## [Task objective]
Copy every line of the data exactly, keeping out any picture.

[Page layout parsing data]
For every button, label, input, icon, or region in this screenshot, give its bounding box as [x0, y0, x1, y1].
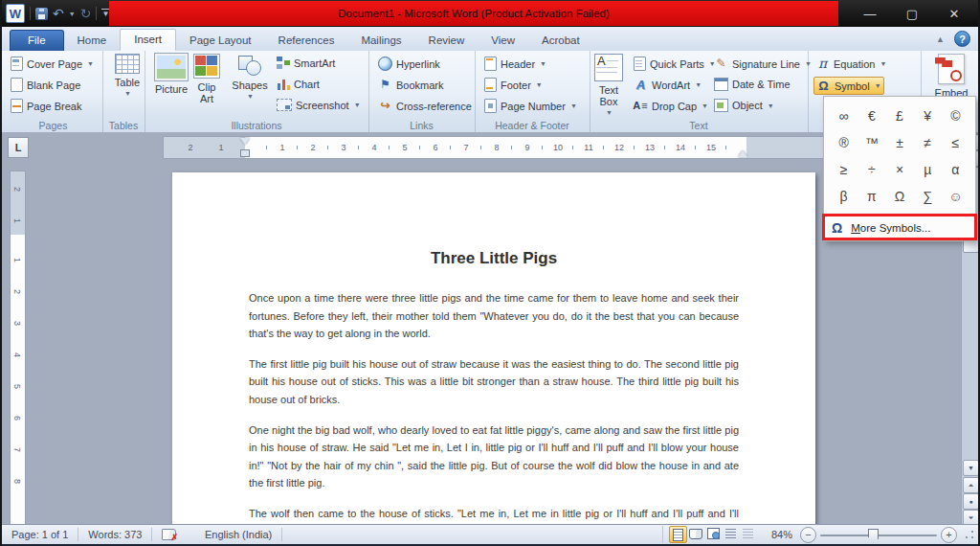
- symbol-cell[interactable]: ≥: [830, 156, 858, 183]
- symbol-cell[interactable]: α: [942, 156, 969, 183]
- symbol-cell[interactable]: β: [830, 183, 858, 210]
- tab-mailings[interactable]: Mailings: [347, 31, 414, 51]
- symbol-cell[interactable]: €: [858, 102, 885, 129]
- next-page-button[interactable]: ⏷: [963, 510, 978, 525]
- symbol-cell[interactable]: £: [885, 102, 913, 129]
- hyperlink-button[interactable]: Hyperlink: [376, 56, 442, 72]
- zoom-out-button[interactable]: −: [800, 527, 816, 543]
- symbol-cell[interactable]: ÷: [858, 156, 885, 183]
- title-banner: Document1 - Microsoft Word (Product Acti…: [109, 1, 838, 26]
- language-status[interactable]: English (India): [195, 528, 282, 541]
- symbol-cell[interactable]: ×: [885, 156, 913, 183]
- tab-home[interactable]: Home: [64, 31, 121, 51]
- header-button[interactable]: Header▼: [482, 56, 548, 72]
- date-time-icon: [714, 78, 728, 91]
- left-indent-marker[interactable]: [240, 149, 250, 157]
- tab-references[interactable]: References: [265, 31, 348, 51]
- minimize-ribbon-icon[interactable]: ▲: [936, 34, 945, 44]
- tab-insert[interactable]: Insert: [120, 29, 176, 51]
- more-symbols-omega-icon: Ω: [832, 220, 842, 236]
- print-layout-view-button[interactable]: [669, 526, 687, 543]
- shapes-button[interactable]: Shapes ▼: [231, 54, 269, 102]
- tab-acrobat[interactable]: Acrobat: [528, 31, 593, 51]
- symbol-cell[interactable]: Ω: [885, 183, 913, 210]
- undo-dropdown-arrow[interactable]: ▼: [69, 11, 76, 17]
- spellcheck-status[interactable]: ✗: [152, 528, 195, 541]
- quick-parts-button[interactable]: Quick Parts▼: [632, 56, 718, 72]
- document-page[interactable]: Three Little Pigs Once upon a time there…: [172, 172, 815, 525]
- clip-art-button[interactable]: Clip Art: [192, 54, 221, 104]
- symbol-cell[interactable]: ∞: [830, 102, 858, 129]
- more-symbols-item[interactable]: Ω More Symbols...: [824, 216, 975, 239]
- zoom-slider[interactable]: [820, 528, 937, 542]
- zoom-in-button[interactable]: +: [941, 527, 957, 543]
- picture-button[interactable]: Picture: [152, 54, 190, 95]
- tab-file[interactable]: File: [10, 30, 64, 51]
- chart-button[interactable]: Chart: [275, 77, 322, 91]
- undo-icon[interactable]: ↶: [53, 7, 64, 20]
- close-button[interactable]: ✕: [940, 7, 969, 21]
- wordart-button[interactable]: A WordArt▼: [632, 77, 703, 93]
- redo-icon[interactable]: ↻: [80, 7, 92, 20]
- tab-stop-selector[interactable]: L: [8, 137, 29, 158]
- symbol-cell[interactable]: ☺: [942, 183, 969, 210]
- equation-button[interactable]: π Equation▼: [813, 56, 888, 72]
- vertical-ruler[interactable]: 21 12345678: [10, 171, 26, 525]
- document-paragraph: Once upon a time there were three little…: [249, 289, 739, 343]
- select-browse-object-button[interactable]: ●: [963, 493, 978, 510]
- outline-view-button[interactable]: [723, 526, 739, 541]
- save-icon[interactable]: [35, 8, 48, 20]
- previous-page-button[interactable]: ⏶: [963, 477, 978, 493]
- tab-view[interactable]: View: [478, 31, 528, 51]
- object-button[interactable]: Object▼: [712, 98, 776, 113]
- resize-grip[interactable]: [965, 530, 974, 539]
- screenshot-button[interactable]: Screenshot▼: [275, 98, 363, 112]
- symbol-cell[interactable]: µ: [914, 156, 942, 183]
- symbol-cell[interactable]: ®: [830, 129, 858, 156]
- footer-button[interactable]: Footer▼: [482, 77, 545, 93]
- date-time-button[interactable]: Date & Time: [712, 77, 792, 92]
- symbol-cell[interactable]: ¥: [914, 102, 942, 129]
- symbol-cell[interactable]: ±: [885, 129, 913, 156]
- scroll-down-arrow[interactable]: ▼: [963, 460, 978, 476]
- minimize-button[interactable]: —: [856, 7, 884, 21]
- tab-review[interactable]: Review: [415, 31, 479, 51]
- bookmark-button[interactable]: ⚑ Bookmark: [376, 77, 446, 93]
- text-box-button[interactable]: A Text Box ▼: [593, 54, 624, 119]
- first-line-indent-marker[interactable]: [240, 138, 250, 145]
- symbol-cell[interactable]: ∑: [914, 183, 942, 210]
- symbol-grid: ∞€£¥©®™±≠≤≥÷×µαβπΩ∑☺: [824, 97, 975, 214]
- web-layout-view-button[interactable]: [705, 526, 722, 541]
- tab-page-layout[interactable]: Page Layout: [176, 31, 265, 51]
- symbol-cell[interactable]: π: [858, 183, 885, 210]
- drop-cap-button[interactable]: A≡ Drop Cap▼: [632, 98, 710, 114]
- page-break-icon: [11, 99, 23, 113]
- full-screen-reading-view-button[interactable]: [688, 526, 704, 541]
- zoom-slider-thumb[interactable]: [868, 529, 879, 543]
- smartart-button[interactable]: SmartArt: [275, 56, 337, 70]
- page-number-button[interactable]: Page Number▼: [482, 98, 579, 114]
- blank-page-button[interactable]: Blank Page: [9, 77, 82, 93]
- page-break-button[interactable]: Page Break: [9, 98, 83, 114]
- word-count[interactable]: Words: 373: [78, 528, 152, 541]
- maximize-button[interactable]: ▢: [898, 7, 926, 21]
- word-app-icon[interactable]: W: [6, 4, 25, 23]
- group-illustrations: Picture Clip Art Shapes ▼ SmartArt Chart: [145, 51, 369, 132]
- help-icon[interactable]: ?: [954, 31, 970, 47]
- zoom-level[interactable]: 84%: [771, 529, 792, 540]
- embed-button[interactable]: Embed: [932, 54, 970, 99]
- table-button[interactable]: Table ▼: [108, 54, 146, 100]
- symbol-cell[interactable]: ≠: [914, 129, 942, 156]
- signature-line-button[interactable]: ✎ Signature Line▼: [712, 56, 813, 72]
- page-count[interactable]: Page: 1 of 1: [2, 528, 78, 541]
- document-paragraph: One night the big bad wolf, who dearly l…: [249, 421, 739, 492]
- symbol-button[interactable]: Ω Symbol▼: [813, 77, 884, 95]
- symbol-cell[interactable]: ≤: [942, 129, 969, 156]
- cover-page-button[interactable]: Cover Page▼: [9, 56, 96, 72]
- symbol-cell[interactable]: ™: [858, 129, 885, 156]
- chart-icon: [277, 78, 290, 90]
- right-indent-marker[interactable]: [738, 150, 747, 157]
- cross-reference-button[interactable]: ↪ Cross-reference: [376, 98, 474, 114]
- symbol-cell[interactable]: ©: [942, 102, 969, 129]
- draft-view-button[interactable]: [740, 526, 756, 541]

## [Exercise answer]
For every button, label, input, icon, or region in this screenshot, give its bounding box as [x0, y0, x1, y1].
- symbol-cell[interactable]: ≥: [830, 156, 858, 183]
- symbol-cell[interactable]: α: [942, 156, 969, 183]
- symbol-cell[interactable]: β: [830, 183, 858, 210]
- tab-mailings[interactable]: Mailings: [347, 31, 414, 51]
- symbol-cell[interactable]: €: [858, 102, 885, 129]
- next-page-button[interactable]: ⏷: [963, 510, 978, 525]
- symbol-cell[interactable]: £: [885, 102, 913, 129]
- hyperlink-button[interactable]: Hyperlink: [376, 56, 442, 72]
- zoom-out-button[interactable]: −: [800, 527, 816, 543]
- symbol-cell[interactable]: ÷: [858, 156, 885, 183]
- title-banner: Document1 - Microsoft Word (Product Acti…: [109, 1, 838, 26]
- language-status[interactable]: English (India): [195, 528, 282, 541]
- symbol-cell[interactable]: ×: [885, 156, 913, 183]
- tab-home[interactable]: Home: [64, 31, 121, 51]
- header-button[interactable]: Header▼: [482, 56, 548, 72]
- date-time-icon: [714, 78, 728, 91]
- left-indent-marker[interactable]: [240, 149, 250, 157]
- tab-references[interactable]: References: [265, 31, 348, 51]
- minimize-ribbon-icon[interactable]: ▲: [936, 34, 945, 44]
- tab-insert[interactable]: Insert: [120, 29, 176, 51]
- more-symbols-omega-icon: Ω: [832, 220, 842, 236]
- print-layout-view-button[interactable]: [669, 526, 687, 543]
- shapes-button[interactable]: Shapes ▼: [231, 54, 269, 102]
- tab-acrobat[interactable]: Acrobat: [528, 31, 593, 51]
- symbol-cell[interactable]: Ω: [885, 183, 913, 210]
- undo-dropdown-arrow[interactable]: ▼: [69, 11, 76, 17]
- spellcheck-status[interactable]: ✗: [152, 528, 195, 541]
- quick-parts-button[interactable]: Quick Parts▼: [632, 56, 718, 72]
- document-page[interactable]: Three Little Pigs Once upon a time there…: [172, 172, 815, 525]
- clip-art-button[interactable]: Clip Art: [192, 54, 221, 104]
- symbol-cell[interactable]: ∞: [830, 102, 858, 129]
- more-symbols-item[interactable]: Ω More Symbols...: [824, 216, 975, 239]
- zoom-slider[interactable]: [820, 528, 937, 542]
- zoom-in-button[interactable]: +: [941, 527, 957, 543]
- picture-button[interactable]: Picture: [152, 54, 190, 95]
- tab-file[interactable]: File: [10, 30, 64, 51]
- chart-button[interactable]: Chart: [275, 77, 322, 91]
- undo-icon[interactable]: ↶: [53, 7, 64, 20]
- close-button[interactable]: ✕: [940, 7, 969, 21]
- wordart-button[interactable]: A WordArt▼: [632, 77, 703, 93]
- redo-icon[interactable]: ↻: [80, 7, 92, 20]
- tab-stop-selector[interactable]: L: [8, 137, 29, 158]
- symbol-cell[interactable]: ☺: [942, 183, 969, 210]
- equation-button[interactable]: π Equation▼: [813, 56, 888, 72]
- vertical-ruler[interactable]: 21 12345678: [10, 171, 26, 525]
- document-paragraph: Once upon a time there were three little…: [249, 289, 739, 343]
- select-browse-object-button[interactable]: ●: [963, 493, 978, 510]
- outline-view-button[interactable]: [723, 526, 739, 541]
- save-icon[interactable]: [35, 8, 48, 20]
- previous-page-button[interactable]: ⏶: [963, 477, 978, 493]
- tab-view[interactable]: View: [478, 31, 528, 51]
- object-button[interactable]: Object▼: [712, 98, 776, 113]
- resize-grip[interactable]: [965, 530, 974, 539]
- screenshot-button[interactable]: Screenshot▼: [275, 98, 363, 112]
- symbol-cell[interactable]: µ: [914, 156, 942, 183]
- symbol-cell[interactable]: ®: [830, 129, 858, 156]
- footer-button[interactable]: Footer▼: [482, 77, 545, 93]
- date-time-button[interactable]: Date & Time: [712, 77, 792, 92]
- symbol-cell[interactable]: ¥: [914, 102, 942, 129]
- symbol-cell[interactable]: ±: [885, 129, 913, 156]
- scroll-down-arrow[interactable]: ▼: [963, 460, 978, 476]
- minimize-button[interactable]: —: [856, 7, 884, 21]
- tab-review[interactable]: Review: [415, 31, 479, 51]
- bookmark-button[interactable]: ⚑ Bookmark: [376, 77, 446, 93]
- text-box-button[interactable]: A Text Box ▼: [593, 54, 624, 119]
- first-line-indent-marker[interactable]: [240, 138, 250, 145]
- symbol-cell[interactable]: ∑: [914, 183, 942, 210]
- symbol-grid: ∞€£¥©®™±≠≤≥÷×µαβπΩ∑☺: [824, 97, 975, 214]
- web-layout-view-button[interactable]: [705, 526, 722, 541]
- tab-page-layout[interactable]: Page Layout: [176, 31, 265, 51]
- symbol-cell[interactable]: π: [858, 183, 885, 210]
- drop-cap-button[interactable]: A≡ Drop Cap▼: [632, 98, 710, 114]
- page-break-icon: [11, 99, 23, 113]
- full-screen-reading-view-button[interactable]: [688, 526, 704, 541]
- zoom-slider-thumb[interactable]: [868, 529, 879, 543]
- smartart-button[interactable]: SmartArt: [275, 56, 337, 70]
- page-number-button[interactable]: Page Number▼: [482, 98, 579, 114]
- blank-page-button[interactable]: Blank Page: [9, 77, 82, 93]
- page-break-button[interactable]: Page Break: [9, 98, 83, 114]
- word-count[interactable]: Words: 373: [78, 528, 152, 541]
- maximize-button[interactable]: ▢: [898, 7, 926, 21]
- word-app-icon[interactable]: W: [6, 4, 25, 23]
- group-illustrations: Picture Clip Art Shapes ▼ SmartArt Chart: [145, 51, 369, 132]
- help-icon[interactable]: ?: [954, 31, 970, 47]
- zoom-level[interactable]: 84%: [771, 529, 792, 540]
- embed-button[interactable]: Embed: [932, 54, 970, 99]
- table-button[interactable]: Table ▼: [108, 54, 146, 100]
- symbol-cell[interactable]: ≠: [914, 129, 942, 156]
- signature-line-button[interactable]: ✎ Signature Line▼: [712, 56, 813, 72]
- page-count[interactable]: Page: 1 of 1: [2, 528, 78, 541]
- document-paragraph: One night the big bad wolf, who dearly l…: [249, 421, 739, 492]
- symbol-button[interactable]: Ω Symbol▼: [813, 77, 884, 95]
- symbol-cell[interactable]: ≤: [942, 129, 969, 156]
- cover-page-button[interactable]: Cover Page▼: [9, 56, 96, 72]
- symbol-cell[interactable]: ™: [858, 129, 885, 156]
- chart-icon: [277, 78, 290, 90]
- right-indent-marker[interactable]: [738, 150, 747, 157]
- cross-reference-button[interactable]: ↪ Cross-reference: [376, 98, 474, 114]
- symbol-cell[interactable]: ©: [942, 102, 969, 129]
- draft-view-button[interactable]: [740, 526, 756, 541]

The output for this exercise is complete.